Surrounded by the chaos he helped create, in a “you ain’t seen nothing yet” conversation, implying there was more and worse to come, Joyce told one senior member of the government a few days ago to make sure their campaign finances were sorted.
Joyce’s colleagues who relayed the remark took it to mean he was prepared to force the government to an election if he didn’t get his way. So fragile and so fraught is the crisis now enveloping the Coalition that Liberal MPs were told not to respond in any way that might escalate it.
They got a taste of what can happen on Tuesday afternoon when five Nationals voted with Labor and the crossbenchers to elect Llew O’Brien as deputy Speaker, instead of Damian Drum who was McCormack’s preferred candidate.

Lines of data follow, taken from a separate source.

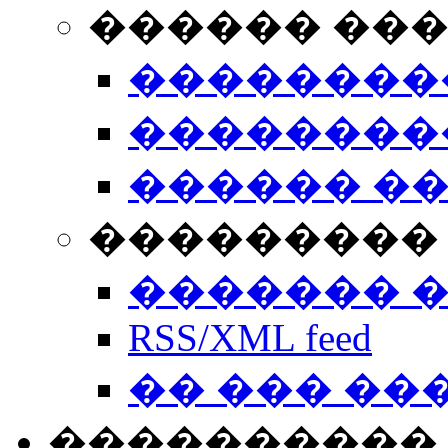
������ ��
��������
��������
������ �
��������� 
������� 
RSS/XML feed
�� ��� ��
����������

The evil genius who orchestrated this humiliation for Morrison and McCormack was the manager of opposition business, Tony Burke. Burke saw the potential to create even more mischief in a divided party last Thursday when the previous deputy Speaker, Kevin Hogan, was appointed an assistant minister, creating a vacancy that could be decided only by a vote in the House of Representatives. Labor hoped that one of the many unhappy Nationals would run against Drum. It initially suspected, for good reason, that it would be Ken O’Dowd.
Attention shifted to O’Brien after he quit the Nationals’ partyroom. Burke did not know for certain that O’Brien, regarded as unpredictable, would accept the nomination that Burke had put forward until the moment O’Brien stood up in the house and declared that he would. Burke took a punt that paid off big time, blindsiding the government and making O’Brien’s pledge of continuing fidelity to his side sound hollow.

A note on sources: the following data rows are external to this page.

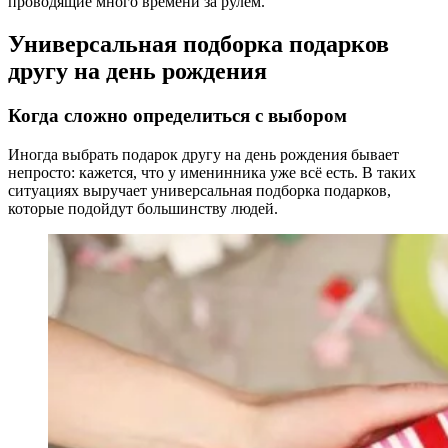
проводящие много времени за рулём.
Универсальная подборка подарков
другу на день рождения
Когда сложно определиться с выбором
Иногда выбрать подарок другу на день рождения бывает
непросто: кажется, что у именинника уже всё есть. В таких
ситуациях выручает универсальная подборка подарков,
которые подойдут большинству людей.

The only person with a sharper political radar and more familiar than Burke with the rules is the Speaker, Tony Smith, whose early suspicions something could happen were heightened by the good behaviour of Labor MPs during question time. No one was thrown out. They had all been warned not to interject, and if anyone did, they were told immediately to shut up.

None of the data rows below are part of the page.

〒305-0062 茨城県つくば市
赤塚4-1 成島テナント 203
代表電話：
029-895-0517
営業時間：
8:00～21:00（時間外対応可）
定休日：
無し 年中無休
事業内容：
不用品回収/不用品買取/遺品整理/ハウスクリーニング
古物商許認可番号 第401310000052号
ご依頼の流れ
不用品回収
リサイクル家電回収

If there was to be a vote with an alternative candidate — and the last private word from the other side was that there would not be — Labor wanted every MP to be there. Just in case.
Interactions between Joyce and O’Brien both inside and outside the chamber fuelled concerns Joyce had acted as go-between, especially as O’Dowd later told the ABC’s Patricia Karvelas that he had been prepared to run and Joyce was going to nominate him for the deputy Speaker’s job. O’Dowd said he pulled out, mindful of the damage it would inflict on the Nationals. Even so, he still voted for O’Brien against Drum.
None of it augurs well for the Coalition and its current leaders. It has cast a pall of gloom and resentment across the government, where there is a view, even in Queensland, that unless it neutralises climate change as an issue it will lose the next election, simply because every other message will be drowned out. Mind you, with a train wreck interview on Sunday when opposition deputy leader Richard Marles was “Speered” on the ABC’s Insiders, Labor’s position remains as clear as the lump of coal Morrison took with him into question time when he was treasurer.
Adroit leaders should be able to convince people of the importance of the resources industry as well as the need to deal with climate change. There are smart people around Morrison capable of equipping him to do it. As he has proven, armed with a mission and a script, he can be unbeatable. What he is missing is discipline, goodwill and clear air.